Five Ways Immigrants Drive the Essential Economy:
1. Immigrants play a critical role in supporting the food service and hospitality industries by meeting labor market demand and creating jobs as small-business owners. Despite accounting for 13 percent of the U.S. population, immigrants represent 22 percent of workers in the food service industry. In 2010, 37 percent of all restaurant small-business owners were foreign-born.
2. Immigrants are supporting growth of the construction industry, which is expected to create 1.8 million additional jobs by 2020. As of 2011, immigrants represented 22 percent of this essential labor force.
3. Nearly three-fourths of agriculture workers—essential to getting food from our farms to our supermarkets— are foreign-born. A rise in restrictive immigration laws is producing labor shortages and production cutbacks.

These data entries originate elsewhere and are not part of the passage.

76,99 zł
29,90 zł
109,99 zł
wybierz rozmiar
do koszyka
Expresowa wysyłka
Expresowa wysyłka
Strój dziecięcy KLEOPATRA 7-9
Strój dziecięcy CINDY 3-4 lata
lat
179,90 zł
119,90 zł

4. With a rapidly aging U.S. population, immigrants help to meet the increasing demand for in-home health aids and assisted living for seniors. With the elderly population expected to more than double by 2040, it is projected that the demand for personal care and home health aides will grow by 46 and 50 percent, respectively, between 2008 and 2018.
5. Immigrants play an outsize role in the manufacturing industry, keeping middle-class jobs in the U.S. and helping to revitalize declining economies across the country. In Arizona, a reduction of only 10 percent in the foreign-born manufacturing workforce would result in the loss of up to $100 million in tax revenue and the loss of 12,000 full-time jobs.